Seeking his second political office within six months, Robert Husseman is campaigning for a seat on the Keizer City Council. He is unopposed in his race.
None of the candidates for mayor and three city council seats face opponents on the general election ballot.
Husseman says he is running because he wants to serve his community.
“I don’t want to sit on the sidelines in an observational role,” said Husseman. “I’ve speculated what kind of positive changes can made in the world. This is a test for me. I can serve with people I grew up with.”
Robert Husseman will be sworn into office in January if he wins the election. It is possible a write-in candidate could best him, but there is no known movement for an unannounced candidate.
As a city councilor Husseman wants to focus on the city’s general budget; Keizer’s housing and transportation.
While citing no major issues, Husseman said there is always room for improvement with the budget. “Are city departments using money to the best of their ability?” he asked. He wants to be sure the city effectively spends its money.
Regarding housing in Keizer, he wants to the city council to assist in development of housing that is affordable. He cites problems with availability of affordable housing.

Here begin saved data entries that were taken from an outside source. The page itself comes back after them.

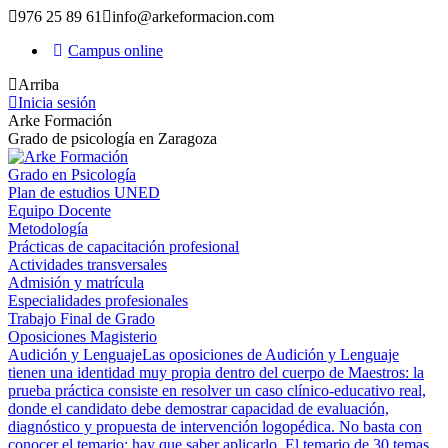
976 25 89 61
info@arkeformacion.com
Campus online
Arriba
Inicia sesión
Arke Formación
Grado de psicología en Zaragoza
Grado en Psicología
Plan de estudios UNED
Equipo Docente
Metodología
Prácticas de capacitación profesional
Actividades transversales
Admisión y matrícula
Especialidades profesionales
Trabajo Final de Grado
Oposiciones Magisterio
Audición y Lenguaje
Las oposiciones de Audición y Lenguaje
tienen una identidad muy propia dentro del cuerpo de Maestros: la
prueba práctica consiste en resolver un caso clínico-educativo real,
donde el candidato debe demostrar capacidad de evaluación,
diagnóstico y propuesta de intervención logopédica. No basta con
conocer el temario; hay que saber aplicarlo. El temario de 30 temas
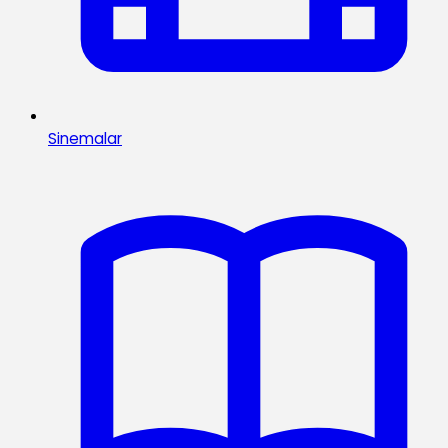
Sinemalar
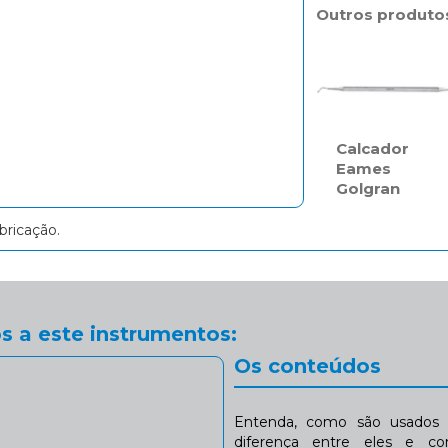
Outros produto
Calcador
Eames
Golgran
bricação.
s a este instrumentos:
Os conteúdos
Entenda, como são usados n
diferença entre eles e co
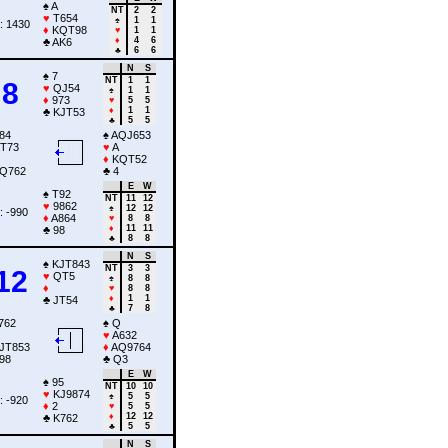
♠
A
NT
2
2
♥
T654
♠
1
1
: 1430
♦
KQT98
♥
1
1
♦
4
6
♣
AK6
♣
6
6
N
S
♠
7
NT
1
1
8
♥
QJ54
♠
1
1
♦
973
♥
5
5
♦
1
1
♣
KJT53
♣
5
5
84
♠
AQJ653
T73
♥
A
♦
KQT52
Q762
♣
4
E
W
♠
T92
NT
11
12
♥
9862
♠
12
12
: -990
♦
A864
♥
8
8
♦
11
11
♣
98
♣
8
8
N
S
♠
KJT843
NT
3
3
12
♥
QT5
♠
8
8
♦
♥
8
8
♦
1
1
♣
JT54
♣
7
8
762
♠
Q
♥
A632
JT853
♦
AQ9764
98
♣
Q3
E
W
♠
95
NT
10
10
♥
KJ9874
♠
5
5
: -920
♦
2
♥
5
5
♦
12
12
♣
K762
♣
5
5
N
S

He asks rhetorically, “How big does the city want to be?” He thinks discussions about expanding the Urban Growth Boundary are a little premature and any expansion would mean giving up valuable farm and forest land, he says.
How people move around Keizer is important to Husseman. “What mode do they use? Where are they are?” he asked. “Keizer is gaining additional scrutiny,” he added. “We should be proactive in integrating other transit systems into the city, such as Metro (Portland).

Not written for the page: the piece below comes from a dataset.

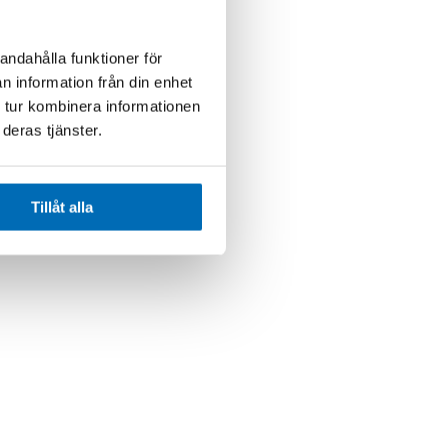
andahålla funktioner för
n information från din enhet
 tur kombinera informationen
deras tjänster.
Tillåt alla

Husseman’s experience with the council is via television, he watches the meetings on Keizer TV. Without having been involved, he is hardpressed to pass judgment on the current council, noting there are cordial relations at city hall.
As a councilor Husseman wants to gather feedback from the community about the performance of the city and its departments.
Celebrating Keizer’s 40th birthday in 2023 is something he is looking forward to. “There appears to be great excitement for the birthday,” Husseman said. “The city is paving the way to create some changes that will have ramifications 40 or 100 years into the future.”
Husseman learned a lot about politics during his unsuccessful campaign in the May primary for a state house seat. “The biggest thing I learned is that people are willing to express their views.” Personally, he learned he can stretch himself. “I have a back bone I didn’t know about,” he said.
Born in Portland, Husseman has lived in Keizer since he was 6 years old. He currently lives in north Keizer and is a product of local schools—Clear Lake Elementary, Whiteaker Middle and McNary, class of 2006, where he was one of six valedicetorians. Husseman graduated from the University of Oregon in mathematics and business administration. He attained an MBA from the Atkinson Graduate School of Management at Willamette University in 2018.
He is not married and his family includes his parents, brother Trevor and sibling Casey. He is currently employed as a supply chain analyst for Nike, Inc.
“I am incredibly optimistic,” he said. ”There are more good days ahead in Keizer and Oregon.”